Collected data
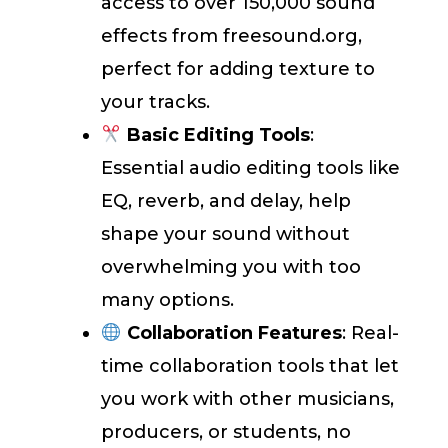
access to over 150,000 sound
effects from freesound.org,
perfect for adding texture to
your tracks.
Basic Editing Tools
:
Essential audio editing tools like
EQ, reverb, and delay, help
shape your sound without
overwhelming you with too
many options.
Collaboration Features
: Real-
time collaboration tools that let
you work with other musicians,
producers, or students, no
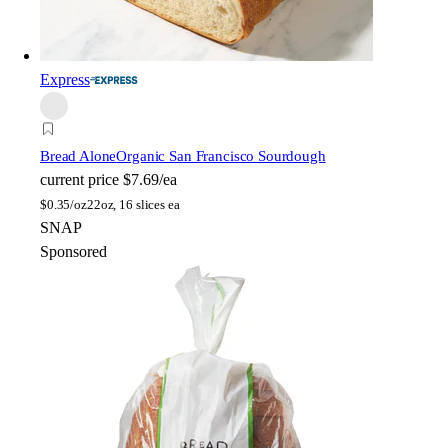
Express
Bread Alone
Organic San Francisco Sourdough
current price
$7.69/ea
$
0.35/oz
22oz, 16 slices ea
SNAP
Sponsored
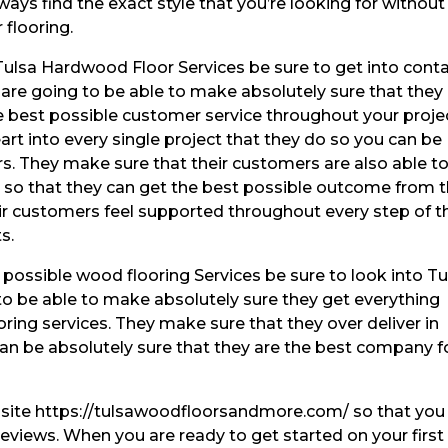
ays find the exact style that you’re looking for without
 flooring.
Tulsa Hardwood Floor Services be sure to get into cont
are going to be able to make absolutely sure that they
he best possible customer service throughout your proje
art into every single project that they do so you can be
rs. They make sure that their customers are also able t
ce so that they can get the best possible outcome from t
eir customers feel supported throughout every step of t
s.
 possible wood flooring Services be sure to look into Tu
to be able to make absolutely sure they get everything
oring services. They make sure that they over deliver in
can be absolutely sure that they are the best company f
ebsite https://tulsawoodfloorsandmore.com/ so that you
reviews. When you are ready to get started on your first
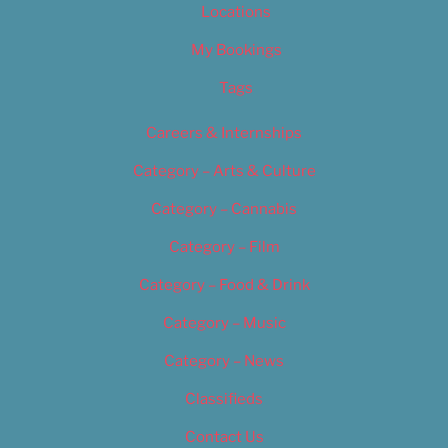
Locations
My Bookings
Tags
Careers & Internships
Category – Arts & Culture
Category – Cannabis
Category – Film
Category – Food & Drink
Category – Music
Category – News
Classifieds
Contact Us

- [INSTRUCTIONS TO FOLLOW] Give back the records word for word, without their pictures.

- [RESULT FOR THIS TASK]
access to over 150,000 sound
effects from freesound.org,
perfect for adding texture to
your tracks.
Basic Editing Tools
:
Essential audio editing tools like
EQ, reverb, and delay, help
shape your sound without
overwhelming you with too
many options.
Collaboration Features
: Real-
time collaboration tools that let
you work with other musicians,
producers, or students, no
Express
Bread Alone
Organic San Francisco Sourdough
current price
$7.69/ea
$
0.35/oz
22oz, 16 slices ea
SNAP
Sponsored
ays find the exact style that you’re looking for without
 flooring.
Tulsa Hardwood Floor Services be sure to get into cont
are going to be able to make absolutely sure that they
he best possible customer service throughout your proje
art into every single project that they do so you can be
rs. They make sure that their customers are also able t
ce so that they can get the best possible outcome from t
eir customers feel supported throughout every step of t
s.
 possible wood flooring Services be sure to look into Tu
to be able to make absolutely sure they get everything
oring services. They make sure that they over deliver in
can be absolutely sure that they are the best company f
ebsite https://tulsawoodfloorsandmore.com/ so that you
reviews. When you are ready to get started on your first
Locations
My Bookings
Tags
Careers & Internships
Category – Arts & Culture
Category – Cannabis
Category – Film
Category – Food & Drink
Category – Music
Category – News
Classifieds
Contact Us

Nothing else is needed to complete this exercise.